Parola d'ordine: prevenzione

Certamente buona parte delle motivazioni sono dovute a situazioni specifiche, alla congiuntura economica e alla necessità di dover sempre inseguire una performance. Lo studio oltreoceano, però, attribuisce il fenomeno ad un senso di mancata inclusione. Una sorta di processo inversamente proporzionale al malessere: laddove si coltiva inclusione, l’ambiente lavorativo sarà più sano e produttivo. Una gestione positiva del lavoro, infatti, è in grado di prevenire gli effetti del burnout fino al 50%.

Ma come si alimenta una cultura inclusiva in un ambiente votato al business?

Le 4 regole d'oro

Ecco quattro semplici regole per garantire e diffondere nel personale un senso generale di inclusione:

  • Accesso alle risorse. Programmi, strumenti, percorsi di formazione o collaboratori sono investimenti che aumentano il senso di appartenenza e possono essere ripagati con performance e disponibilità da parte dei lavoratori.>
  • Supporto da parte della leadership. I vertici aziendali non sono altro dal resto dei dipendenti. Un team coeso e affiatato guarderà con più facilità ai medesimi obiettivi, adoperandosi e sostenendosi nell’interesse comune.
  • Senso di sicurezza psicologica con il proprio manager di riferimento. La serenità di poter sbagliare si traduce in armonia ed affidabilità. Un’alchimia che fa bene alla vita da ufficio.
  • Opportunità eque di crescita. Non solo benefit e bonus, la stella polare per la distribuzione dei ruoli e delle responsabilità è la meritocrazia.

Anche i manager vanno valorizzati

Presupposti necessari nell’ottica di prevenire il burnout, ma anche in funzione di favorire il dialogo interno all’ambiente di lavoro.
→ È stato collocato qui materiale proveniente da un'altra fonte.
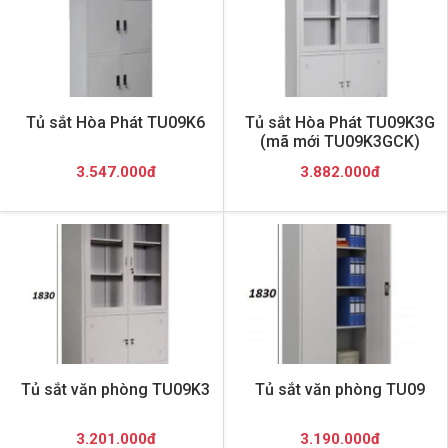
Tủ sắt Hòa Phát TU09K6
Tủ sắt Hòa Phát TU09K3G
(mã mới TU09K3GCK)
3.547.000đ
3.882.000đ
Tủ sắt văn phòng TU09K3
Tủ sắt văn phòng TU09
3.201.000đ
3.190.000đ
Costruire un clima inclusivo consente infatti di intercettare per tempo bisogni, ambizioni e fragilità, in modo da elaborare soluzioni efficaci.

Una politica efficace per la gestione del personale vale anche nei ruoli di maggior responsabilità. Se i manager comprendono la bontà di un approccio valoriale al lavoro, oltre alla gestione della propria squadra, sapranno adoperarsi per incoraggiare collaborazione e team building, facilitando le comunicazioni interne e favorendo le relazioni tra i singoli membri con background diversi. Uno spirito che distingue, oggi più che mai, una corretta ed efficace capacità di leadership.